There are many correct ways to read any story, so that it is impossible to say what the one true function of any part of a story is, but I certainly find it plausible to suppose that people who saw almost no strangers in the course of their daily lives would be concerned about the kind of people you might meet in the woods, on the roads, or in the evening. Any stranger would seem uncanny.

You can read Polyphemos as a thing that happens so that other things can happen, but he isn't always read that way. It has been pointed out that Polyphemos breaks hospitality laws in every possible way, but it has also been pointed out that Odysseus and his men also break hospitality laws by walking into his home and helping themselves to his food. They act like animals, expect to be treated like guests, and instead are treated like animals.  This eventually brings Poseidon's curse upon them. Read this way, the episode looks like it is about how to behave toward strangers when in their land.

I'm just not going to argue about whether QC gives the depth of detail and resolution of character of a comparable short novel or short story. It would be like arguing about whether a patch of blue is a patch of red.

Arguments having been dutifully made, full disclosure.

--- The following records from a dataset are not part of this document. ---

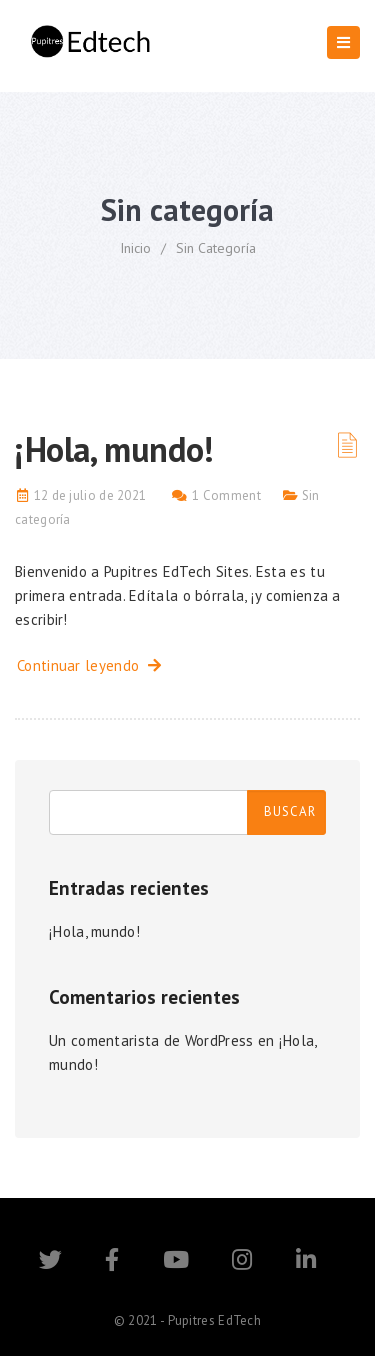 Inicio (135, 248)
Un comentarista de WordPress (151, 1040)
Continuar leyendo (89, 665)
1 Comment (226, 495)
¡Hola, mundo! (114, 449) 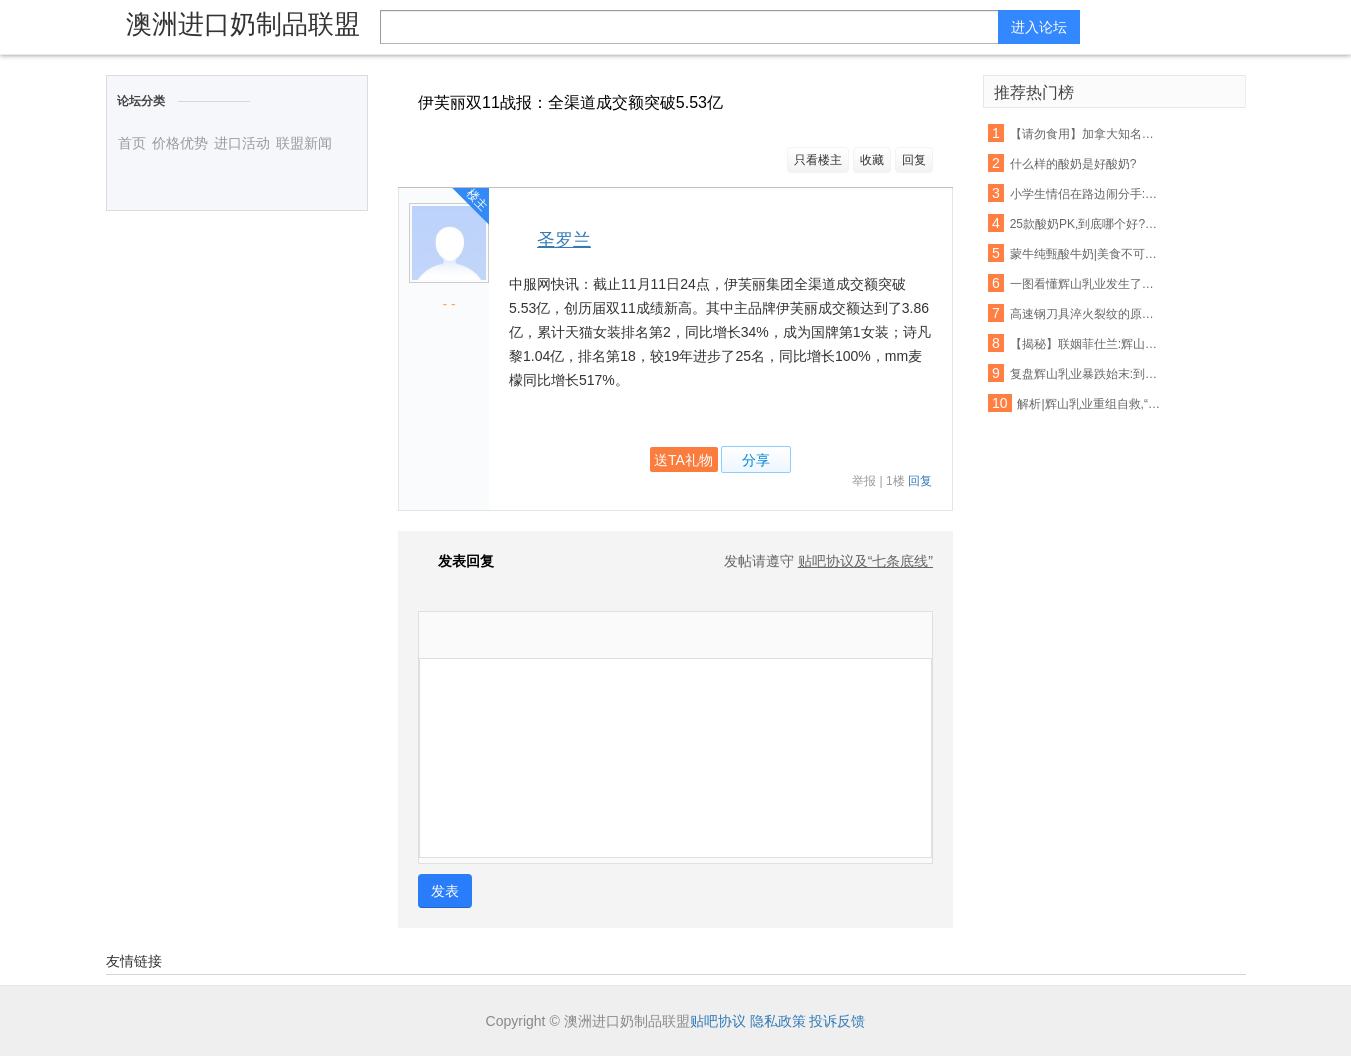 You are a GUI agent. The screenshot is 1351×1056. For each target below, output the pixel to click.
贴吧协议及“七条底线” (865, 561)
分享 (756, 460)
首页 (132, 143)
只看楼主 (818, 160)
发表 (445, 891)
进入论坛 (1039, 27)
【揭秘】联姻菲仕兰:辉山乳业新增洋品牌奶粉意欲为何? (1086, 344)
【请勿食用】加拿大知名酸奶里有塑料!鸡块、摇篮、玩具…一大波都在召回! (1086, 134)
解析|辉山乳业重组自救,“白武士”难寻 (1093, 404)
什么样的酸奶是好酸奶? (1073, 164)
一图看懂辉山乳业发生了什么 (1086, 284)
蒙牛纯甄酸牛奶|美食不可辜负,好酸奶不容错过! (1086, 254)
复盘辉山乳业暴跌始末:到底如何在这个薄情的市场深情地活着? (1086, 374)
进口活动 (242, 143)
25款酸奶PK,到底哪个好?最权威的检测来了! (1086, 224)
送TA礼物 (683, 460)
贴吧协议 (718, 1021)
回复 (914, 160)
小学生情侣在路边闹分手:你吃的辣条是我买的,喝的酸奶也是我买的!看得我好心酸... (1086, 194)
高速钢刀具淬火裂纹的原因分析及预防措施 (1086, 314)
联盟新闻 (304, 143)
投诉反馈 (837, 1021)
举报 (864, 481)
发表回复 (456, 561)
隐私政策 (778, 1021)
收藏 (872, 160)
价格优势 (180, 143)
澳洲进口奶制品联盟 (243, 24)
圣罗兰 (564, 240) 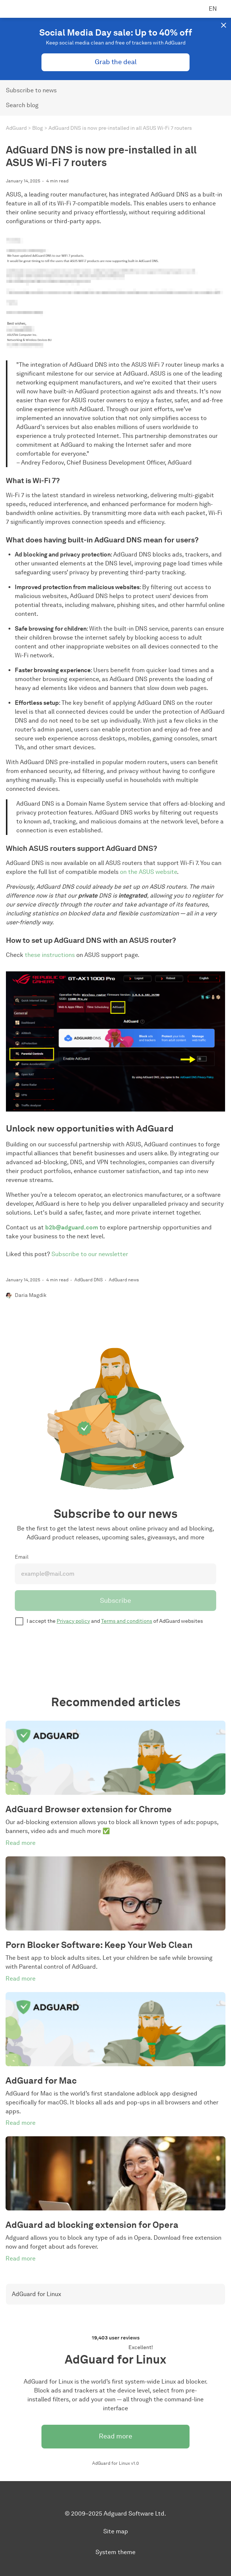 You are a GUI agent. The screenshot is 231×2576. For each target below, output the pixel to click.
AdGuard (16, 128)
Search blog (22, 105)
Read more (115, 2436)
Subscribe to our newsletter (89, 1254)
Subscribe (115, 1600)
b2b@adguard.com (71, 1227)
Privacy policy (73, 1621)
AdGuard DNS (88, 1279)
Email (22, 1557)
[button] (223, 25)
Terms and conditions (126, 1621)
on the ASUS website (148, 871)
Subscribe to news (31, 90)
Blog (37, 128)
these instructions (50, 954)
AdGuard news (124, 1279)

All my talents, such as they are, lie in the humanities, and after years of careful reading in the humanities, I am sometimes thoroughly sick of humans. It is pleasant to imagine the company of some other sort of rational creature.

Is it cold in here?:
My guess is that Jeph started out treating AI characters as jokes but then saw the issues of conscious beings excluded from society.

Is it cold in here?:
A difference between them and us that I'd like to see explored is how it affects how someone's mind works if they can't feel pain and aren't in fear of it.

ckridge:
Somewhere near the beginning of this topic I argue that in this story robots express hope that the future will be full of strange new people to talk with. (And have sex with, because this is a comic for bonobos.) It occurs to me that they also serve to comfort fears that AIs will endanger us, as, of course, they will. Sladek pointed out that Asimov's three laws of robotics are absurd because the very first reason robots will be built is to kill people. Sterling points out that computers already play the stock market better than humans and will soon come to play the entire economy for their corporations' short-term profit. Current work in facial recognition is likely soon to produce AIs that can pick any given face out of thousands of hours of security camera footage. Current machine learning methods mean that no one will know on just what basis the AI made the decision to kill, buy, sell, or identify. This is scary.

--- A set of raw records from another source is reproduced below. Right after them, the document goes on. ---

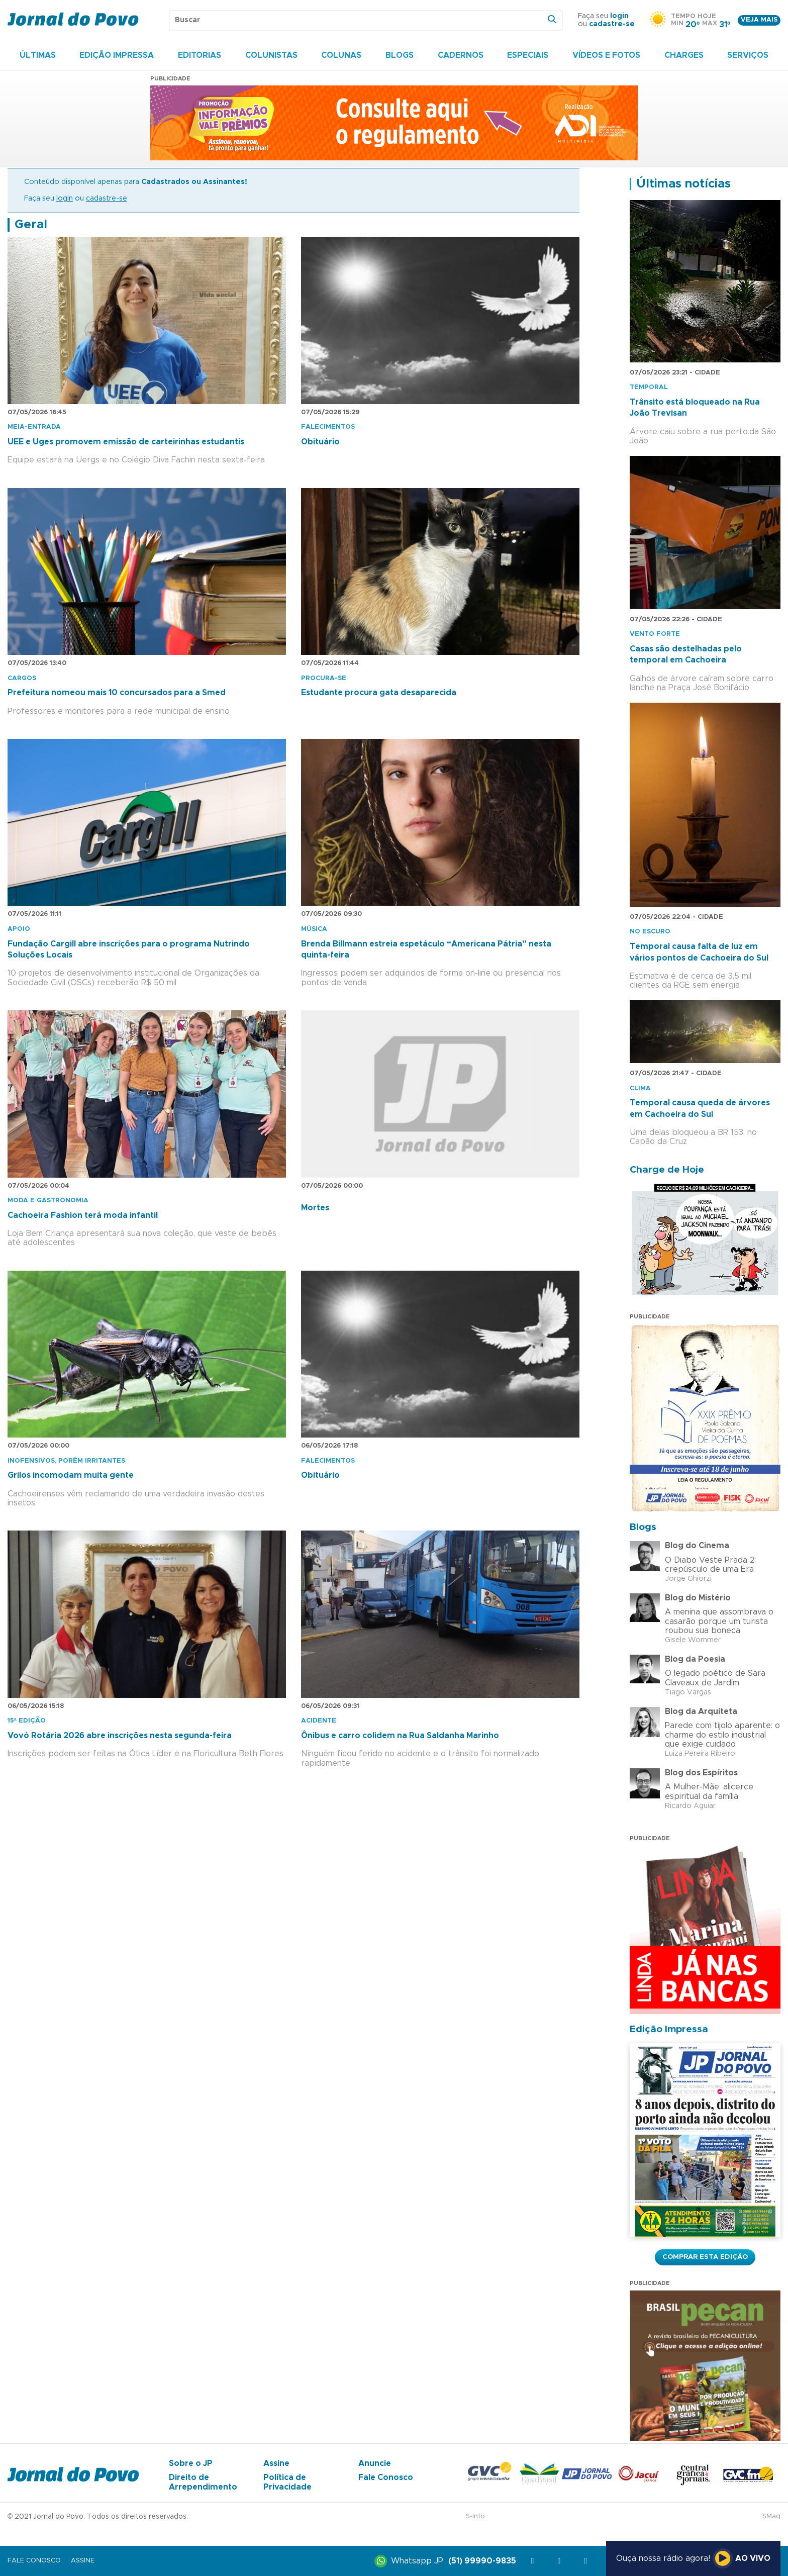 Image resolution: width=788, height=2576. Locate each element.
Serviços (747, 55)
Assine (276, 2463)
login (619, 16)
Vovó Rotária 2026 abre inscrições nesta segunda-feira (120, 1736)
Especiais (527, 55)
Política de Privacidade (287, 2482)
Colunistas (271, 55)
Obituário (320, 442)
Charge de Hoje (667, 1170)
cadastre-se (612, 24)
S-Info (475, 2516)
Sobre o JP (191, 2463)
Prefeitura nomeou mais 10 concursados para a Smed (117, 693)
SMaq (771, 2516)
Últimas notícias (683, 184)
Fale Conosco (385, 2477)
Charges (684, 55)
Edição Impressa (116, 55)
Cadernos (460, 55)
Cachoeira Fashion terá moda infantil (83, 1215)
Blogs (399, 55)
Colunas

What Jeph is pointing out is that conscious AIs won't be the problem. A non-conscious AI is a powerful, intelligent, giant insect. A conscious AI would be a person. People are what we are best at. Our best is none too good, god knows, but we would be no worse off with new people than we are with the old ones. It would be very difficult for anyone to be worse than us.

A conscious robot soldier wouldn't be the Terminator. It would be Bubbles, or, more likely, Deathbot 9000. We can handle that.

Is it cold in here?:
> Current machine learning methods mean that no one will know on just what basis the AI made the decision to kill, buy, sell, or identify. This is scary.

Don't we have the same problem with other organics? And with our selves?